The graph below shows how in recent days 2017 NH ice extents have grown way above average, even including the exceptionally low amounts of ice in the Pacific, Bering in particular.

Much of the growth is due to Barents adding 85k m2 in the last 5 days to reach 572k km2, an extent last seen two weeks ago.

The graph below shows Arctic ice excluding the Pacific seas of Bering and Okhotsk.  This provides an even more dramatic view of this years ice extents.  Mid April Arctic ice was average, and look what has happened since May began on day 121.

 

 

 

 

 

 

 

Some insight into the unusual Arctic ice growth comes from AER Arctic Report and Forecast May 8, 2017

Currently positive pressure/geopotential height anomalies are mostly focused on the North Atlantic side of the Arctic with mostly negative pressure/geopotential height anomalies across the mid-latitudes of the Northern Hemisphere (NH).

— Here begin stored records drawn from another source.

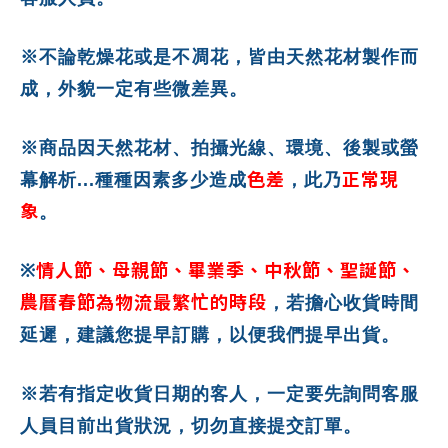
※不論乾燥花或是不凋花，皆由天然花材製作而
成，外貌一定有些微差異。
※商品因天然花材、拍攝光線、環境、後製或螢
色差
正常現
幕解析...種種因素多少造成
，此乃
象
。
情人節、母親節、畢業季、中秋節、聖誕節、
※
農曆春節為物流最繁忙的時段
，若擔心收貨時間
延遲，建議您提早訂購，以便我們提早出貨。
※若有指定收貨日期的客人，一定要先詢問客服
人員目前出貨狀況，切勿直接提交訂單。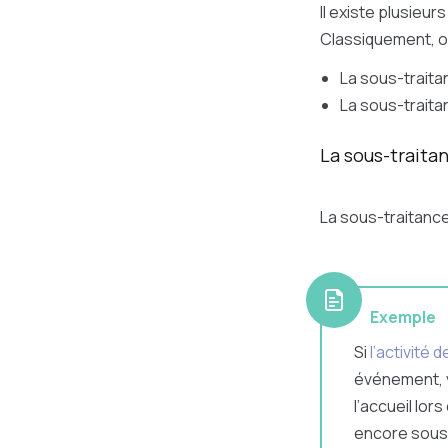
Il existe plusieu
Classiquement, o
La sous-traitan
La sous-traita
La sous-traita
La sous-traitance
Exemple
Si
l’activité 
événement, v
l’accueil lors
encore sous-t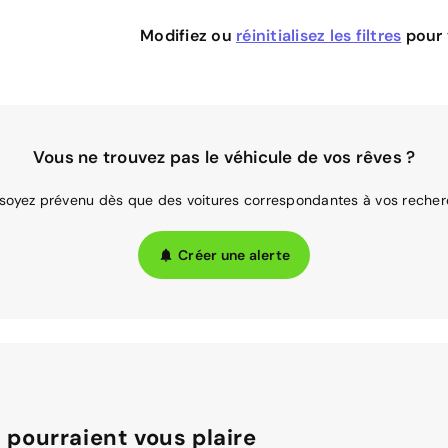
Modifiez ou
réinitialisez les filtres
pour v
Vous ne trouvez pas le véhicule de vos rêves ?
 soyez prévenu dès que des voitures correspondantes à vos recher
Créer une alerte
 pourraient vous plaire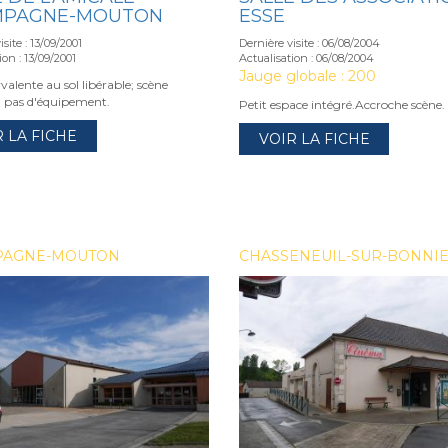
MPAGNE-MOUTON
ESSE
site : 13/09/2001
Dernière visite : 06/08/2004
ion : 13/09/2001
Actualisation : 06/08/2004
Jauge globale : 200
yvalente au sol libérable; scène
; pas d'équipement.
Petit espace intégré.Accroche scène.
R LA FICHE
VOIR LA FICHE
PAGNE-MOUTON
CHASSENEUIL-SUR-BONNI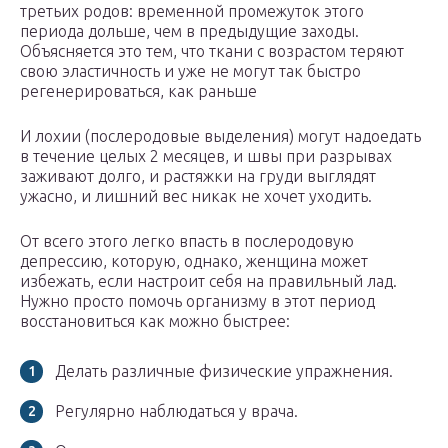
третьих родов: временной промежуток этого
периода дольше, чем в предыдущие заходы.
Объясняется это тем, что ткани с возрастом теряют
свою эластичность и уже не могут так быстро
регенерироваться, как раньше
И лохии (послеродовые выделения) могут надоедать
в течение целых 2 месяцев, и швы при разрывах
заживают долго, и растяжки на груди выглядят
ужасно, и лишний вес никак не хочет уходить.
От всего этого легко впасть в послеродовую
депрессию, которую, однако, женщина может
избежать, если настроит себя на правильный лад.
Нужно просто помочь организму в этот период
восстановиться как можно быстрее:
Делать различные физические упражнения.
Регулярно наблюдаться у врача.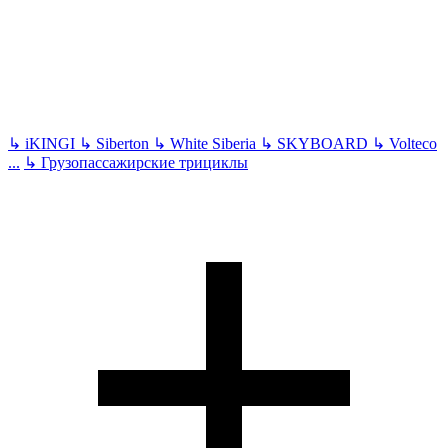
↳
iKINGI
↳
Siberton
↳
White Siberia
↳
SKYBOARD
↳
Volteco
...
↳
Грузопассажирские трициклы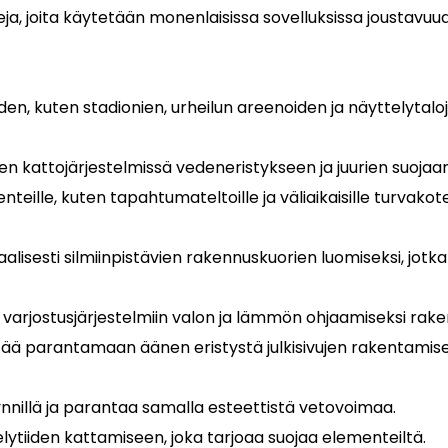
eja, joita käytetään monenlaisissa sovelluksissa joustavu
en, kuten stadionien, urheilun areenoiden ja näyttelytalo
den kattojärjestelmissä vedeneristykseen ja juurien suojaa
enteille, kuten tapahtumateltoille ja väliaikaisille turvakotei
aalisesti silmiinpistävien rakennuskuorien luomiseksi, jo
a varjostusjärjestelmiin valon ja lämmön ohjaamiseksi rak
äyttää parantamaan äänen eristystä julkisivujen rakentamis
nnillä ja parantaa samalla esteettistä vetovoimaa.
elytiiden kattamiseen, joka tarjoaa suojaa elementeiltä.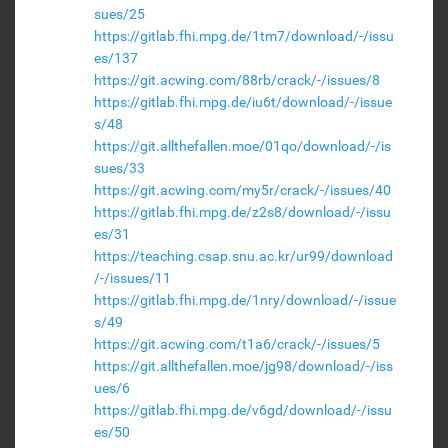
sues/25
https://gitlab.fhi.mpg.de/1tm7/download/-/issu
es/137
https://git.acwing.com/88rb/crack/-/issues/8
https://gitlab.fhi.mpg.de/iu6t/download/-/issue
s/48
https://git.allthefallen.moe/01qo/download/-/is
sues/33
https://git.acwing.com/my5r/crack/-/issues/40
https://gitlab.fhi.mpg.de/z2s8/download/-/issu
es/31
https://teaching.csap.snu.ac.kr/ur99/download
/-/issues/11
https://gitlab.fhi.mpg.de/1nry/download/-/issue
s/49
https://git.acwing.com/t1a6/crack/-/issues/5
https://git.allthefallen.moe/jg98/download/-/iss
ues/6
https://gitlab.fhi.mpg.de/v6gd/download/-/issu
es/50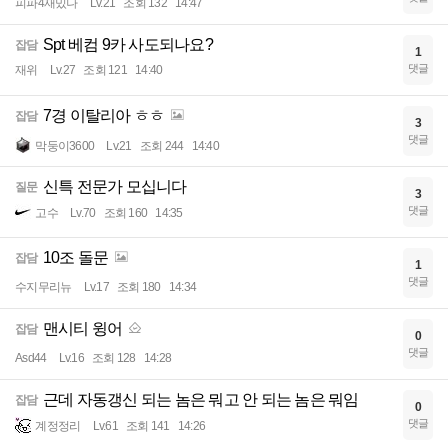
피파4재밌나
Lv.21
조회 132
14:47
Spt 베컴 9카 사도되나요?
잡담
1
댓글
재위
Lv.27
조회 121
14:40
7경 이탈리아 ㅎㅎ
잡담
3
댓글
막둥이3600
Lv.21
조회 244
14:40
신특 전문가 모십니다
질문
3
댓글
고수
Lv.70
조회 160
14:35
10조 돌문
잡담
1
댓글
수지무리뉴
Lv.17
조회 180
14:34
맨시티 윙어
잡담
0
댓글
Asd44
Lv.16
조회 128
14:28
근데 자동갱신 되는 놈은 뭐고 안 되는 놈은 뭐임
잡담
0
댓글
계정정리
Lv.61
조회 141
14:26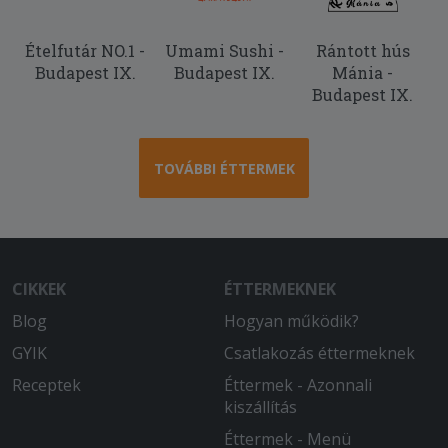
Ételfutár NO.1 -
Umami Sushi -
Rántott hús
Budapest IX.
Budapest IX.
Mánia -
Budapest IX.
TOVÁBBI ÉTTERMEK
CIKKEK
ÉTTERMEKNEK
Blog
Hogyan működik?
GYIK
Csatlakozás éttermeknek
Receptek
Éttermek - Azonnali
kiszállítás
Éttermek - Menü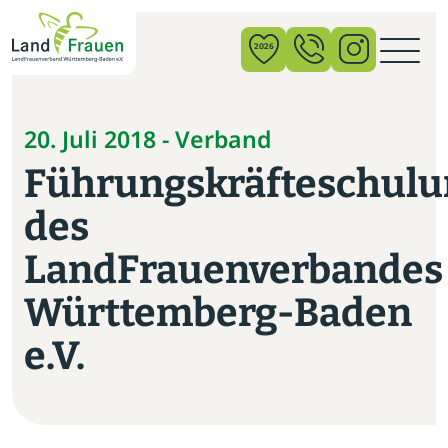
×
2026
News
20. Juli 2018 - Verband
Führungskräfteschulu
Verband
des
Politik
LandFrauenverbandes
Bildung
Württemberg-Baden
Gemeinschaft
e.V.
Vor Ort
Startseite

This is resulting in a near record low Arctic Oscillation (AO) and North Atlantic Oscillation (NAO) for May.

It might be the second week of May but an unusually strong block/high pressure exists in the northern North Atlantic including Iceland and Greenland and is more commonly associated with winter. The unusually strong block is contributing to not only below normal temperatures to both sides of the North Atlantic, including Europe and the Eastern US but late season snowfall to Southeastern Canada, the Northeastern US and Russia. The negative geopotential height anomalies that have developed both downstream across western Eurasia including Europe and upstream across the Eastern US are predicted to persist for much of the month of May helping to ensure a relatively cool month of May for both Europe and the Eastern US.

Summary

Do not be mislead by reports of declining sea ice in the Arctic; it is a distraction based on early melting in the Pacific, especially Bering sea.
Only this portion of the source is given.